President Barack Obama was once criticized for his “apology tour” around the globe, in which he bowed to Islamic leaders and admitted America’s faults. Now, he is making other western leaders apologize. In a surprise move before leaving Israel, President Obama encouraged Prime Minister Benjamin Netanyahu to apologize to Prime Minister Recep Tayyip Erdogan of Turkey for the death of nine Gaza flotilla activists in 2010.
The media hailed President Obama’s achievement, calling it a “diplomatic win” and a “diplomatic coup.” Netanyahu’s apology “resolved a bitter three-year dispute,” the New York Times reported, “handing the president a solid accomplishment.” According to the terms of the deal, Turkey and Israel were to restore normal diplomatic ties, and Turkey was to drop its sensational prosecutions of Israeli generals over the flotilla incident.
On Friday, the White House released a statement hailing “the restoration of positive relations” between Israel and Turkey as a result of Netanyahu’s apparently forced apology over the flotilla raid. A day later, however, Turkey appeared to renege on the deal, with Erdogan telling the Turkish press that it was too soon to send a new ambassador to Israel or to stop the show-trial prosecutions, despite President Obama’s assurances.
Turkey appears to have pocketed Israel’s apology and changed the terms of the deal–or else the deal was never what reporters were led to believe. Instead of a diplomatic “coup,” what President Obama appears to have achieved is the humiliation of an ally for the simple act of having defended itself from terrorism. The principle that the apology has established could have negative security implications for Israel and the U.S. as well.
The deaths occurred in 2010 aboard the Mavi Marmara, which was attempting to run a blockade that Israel has established around Gaza to prevent shipments of weapons and weapons-making material to Hamas and other terror groups. There were several other ships in the flotilla, which Israeli commandos stopped and boarded without incident. But passengers on the Mavi Marmara, who included radical Islamists, attacked the Israelis.
The flotilla was organized by a Turkish organization calling itself the Humanitarian Relief Foundation, or IHH. The IHH calls itself a charity but operates as a front for jihadists and has a record of providing logistical support to terrorists as well as accepting money from terrorist financiers. It enjoys the protection and support of Erdogan and his ruling party, who supported the flotilla and its goal of breaking the blockade of Hamas in Gaza.
Similar flotillas and marches have been organized by international anti-Israel activists, including former Obama associates (and domestic terrorists) Bill Ayers and Bernardine Dorhn, who led a “Freedom March” to Gaza in late December 2009. Israel already lets humanitarian aid and some commercial goods into Gaza, but restricts specific materials that can be used to build the kind of deadly rockets fired during President Obama’s visit.
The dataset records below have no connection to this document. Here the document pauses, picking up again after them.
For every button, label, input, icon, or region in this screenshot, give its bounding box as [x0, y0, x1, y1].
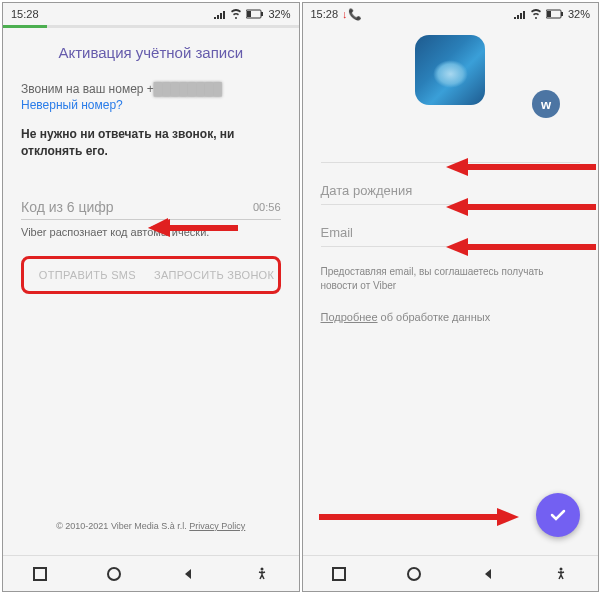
svg-rect-10 [547, 11, 551, 17]
send-sms-button[interactable]: ОТПРАВИТЬ SMS [24, 269, 151, 281]
nav-accessibility-icon[interactable] [554, 567, 568, 581]
svg-marker-21 [497, 508, 519, 526]
more-link-label[interactable]: Подробнее [321, 311, 378, 323]
status-bar: 15:28↓📞 32% [303, 3, 599, 25]
svg-rect-7 [168, 225, 238, 231]
avatar-image[interactable] [415, 35, 485, 105]
more-link-rest: об обработке данных [378, 311, 491, 323]
action-buttons-highlighted: ОТПРАВИТЬ SMS ЗАПРОСИТЬ ЗВОНОК [21, 256, 281, 294]
svg-marker-14 [446, 158, 468, 176]
battery-percent: 32% [268, 8, 290, 20]
svg-rect-3 [34, 568, 46, 580]
code-input[interactable]: Код из 6 цифр [21, 199, 114, 215]
svg-rect-19 [466, 244, 596, 250]
svg-marker-6 [148, 219, 170, 237]
nav-back-icon[interactable] [481, 567, 495, 581]
annotation-arrow-fab [319, 505, 519, 529]
nav-accessibility-icon[interactable] [255, 567, 269, 581]
phone-left-activation: 15:28 32% Активация учётной записи Звони… [2, 2, 300, 592]
calling-text: Звоним на ваш номер + [21, 82, 154, 96]
vk-badge-icon[interactable]: w [532, 90, 560, 118]
request-call-button[interactable]: ЗАПРОСИТЬ ЗВОНОК [151, 269, 278, 281]
call-indicator-icon: ↓📞 [342, 8, 362, 20]
nav-home-icon[interactable] [406, 566, 422, 582]
svg-marker-16 [446, 198, 468, 216]
svg-rect-11 [333, 568, 345, 580]
svg-rect-1 [261, 12, 263, 16]
status-time: 15:28↓📞 [311, 8, 362, 21]
annotation-arrow-name [446, 155, 596, 179]
android-nav-bar [303, 555, 599, 591]
nav-back-icon[interactable] [181, 567, 195, 581]
signal-icon [214, 9, 226, 19]
annotation-arrow-code [148, 216, 238, 240]
data-processing-link[interactable]: Подробнее об обработке данных [321, 311, 581, 323]
svg-rect-9 [561, 12, 563, 16]
svg-point-4 [108, 568, 120, 580]
wrong-number-link[interactable]: Неверный номер? [21, 98, 281, 112]
wifi-icon [530, 9, 542, 19]
signal-icon [514, 9, 526, 19]
confirm-fab-button[interactable] [536, 493, 580, 537]
status-icons: 32% [514, 8, 590, 20]
status-bar: 15:28 32% [3, 3, 299, 25]
email-consent-text: Предоставляя email, вы соглашаетесь полу… [321, 265, 581, 293]
privacy-policy-link[interactable]: Privacy Policy [189, 521, 245, 531]
battery-icon [246, 9, 264, 19]
copyright-text: © 2010-2021 Viber Media S.à r.l. [56, 521, 187, 531]
progress-bar [3, 25, 299, 28]
annotation-arrow-email [446, 235, 596, 259]
svg-marker-18 [446, 238, 468, 256]
android-nav-bar [3, 555, 299, 591]
svg-point-13 [560, 567, 563, 570]
battery-icon [546, 9, 564, 19]
checkmark-icon [548, 505, 568, 525]
nav-recent-icon[interactable] [33, 567, 47, 581]
progress-fill [3, 25, 47, 28]
nav-home-icon[interactable] [106, 566, 122, 582]
nav-recent-icon[interactable] [332, 567, 346, 581]
svg-rect-2 [247, 11, 251, 17]
annotation-arrow-birthday [446, 195, 596, 219]
status-time: 15:28 [11, 8, 39, 20]
footer-copyright: © 2010-2021 Viber Media S.à r.l. Privacy… [21, 521, 281, 531]
svg-rect-17 [466, 204, 596, 210]
battery-percent: 32% [568, 8, 590, 20]
svg-point-5 [260, 567, 263, 570]
svg-rect-15 [466, 164, 596, 170]
instruction-text: Не нужно ни отвечать на звонок, ни откло… [21, 126, 281, 160]
page-title: Активация учётной записи [21, 44, 281, 61]
phone-right-profile: 15:28↓📞 32% w Дата рождения Email Предос… [302, 2, 600, 592]
phone-number-masked: ████████ [154, 82, 222, 96]
wifi-icon [230, 9, 242, 19]
svg-point-12 [408, 568, 420, 580]
avatar-section: w [321, 35, 581, 105]
svg-rect-20 [319, 514, 499, 520]
status-icons: 32% [214, 8, 290, 20]
countdown-timer: 00:56 [253, 201, 281, 213]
Relations with Turkey are important to Israel. The two once enjoyed close security ties, and both are concerned about the civil war in Syria and Iran’s nuclear ambitions. Yet the Erdogan government has been steering Turkey in an Islamist direction, which includes hostility to Israel. That policy was not appeased by Netanyahu’s apology. Instead, the apology appears to have indicated to Erdogan that he can press for more concessions.
It is possible that Netanyahu may have agreed to apologize in exchange for support by President Obama for a potential pre-emptive strike on Iran. Regardless, it is clear that he would not have apologized without Obama’s involvement. In September 2011, Netanyahu flatly refused to apologize to Turkey for actions taken in self-defense, saying: “We do not need to apologize for working to defend our children, our citizens and our cities.”
It is now becoming equally clear that the gesture now described as a “diplomatic coup” by President Obama was anything but. The apology was merely a capitulation that is being celebrated by Hamas as well as Turkey, with Hamas calling it the first step to “ending the political and economic blockade.” What the New York Times called “a win-win for all sides” now looks like a win for radical Islam and terror at Israel and the West’s expense.